On Wednesday, for the first time in more than a year, I laced up my trusty Chuck Taylors and went for a run.
Then I went to work, where my two assignments for the day consisted entirely of walking. First, four injured veterans and other volunteers are walking across (most of) the state to raise money for the Wounded Warrior Project. They entered York County on Wednesday. Bill (the reporter) walked with them on the Rte. 462 bridge across the Susquehanna River. I walked with them as they left Wrightsville.

© 2011 by The York Daily Record/Sunday News. Michael Barbot of Martinsburg, W.V., leads about 20 other people walking the Pennsylvania Hero Walk for the Wounded Warriors Project on Wednesday, June 15, 2011, in Wrightsville. Barbot, who is a resident in the Defense and Veterans Brain Injury Center in Johnstown in Cambria County, is one of four wounded veterans participating in the two-week walk from Philadelphia to Pittsburgh to raise money to aid wounded service members' recovery. Barbot served in the Army from 2004 and 2009, and was injured by a roadside bomb in Iraq.
Later, as evening approached, Bill and I met up with a father and son who are trying to lose weight together by regularly going on an almost four-mile walk near their house.

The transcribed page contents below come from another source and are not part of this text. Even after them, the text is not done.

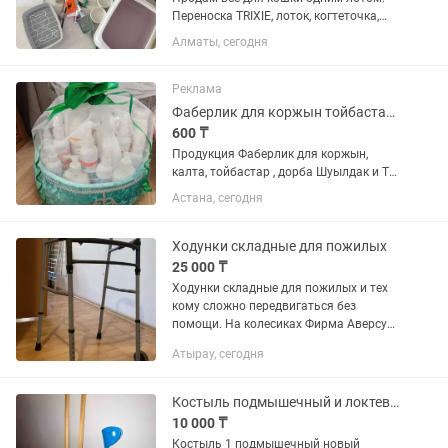
Переноска TRIXIE, лоток, когтеточка,
миски, коврик, игрушки, когтерез,
Алматы, сегодня
салфетки и спреи. Всё в хорошем
состоянии, чистое и аккуратное.
Продаю, так как больше не...
Реклама
Фаберлик для коржын тойбастар Шуылдак Калта
600 ₸
Продукция Фаберлик для коржын,
калта, тойбастар , дорба Шуылдак и ТД.
Продукция Фаберлик в наличии много
Астана, сегодня
товара есть, приходите и выбирайте
ассортимент богатый, выбор большой,
цены приемлемые. Обмен...
Ходунки складные для пожилых
25 000 ₸
Ходунки складные для пожилых и тех
кому сложно передвигаться без
помощи. На колесиках Фирма Аверсус
Высота ножек регулируется. Также в
Атырау, сегодня
наличии: Подгузники для взрослых
Tena (2M, 1L), Seni (1L),...
Костыль подмышечный и локтевой
10 000 ₸
Костыль 1 подмышечный новый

© 2011 by The York Daily Record/Sunday News. Zack McFatridge, 11, and his father Kerry wave to a neighbor as they walk up Round Hill Church Road near their home in East Hopewell Township on Wednesday, June 15, 2011. The McFatridges have been walking an almost four-mile loop regularly since March in an effort to lose weight together.
Shooting this assignment was interesting. Bill and I — plus Kerry’s sister, who got him into walking — were accompanying Kerry and Zack on this walk, and we (mostly Bill) were talking to them the whole time. But every time we went up or down a hill or approached some nice scenery or light, I’d look at Bill, Bill would move to the other side of the road, I’d run ahead (usually uphill) and then I’d start walking backwards to make pictures.
Short of renting a helicopter or backing off by about a half-mile to shoot with a 400mm (which I don’t have anyway), I think I made just about every “walking” photo I could have. You can view more photos on the article page to see for yourself — and you should read the article anyway, as Bill did a really nice job.
Needless to say, by the time I returned to the newsroom, my legs and feet were sore. Running in the morning, walking in the afternoon and running up and down hills in the evening… it was a good workout.
Also, I think I need new shoes.

These tears just keep... tearing.
My track record of functional journalist footwear is not very good.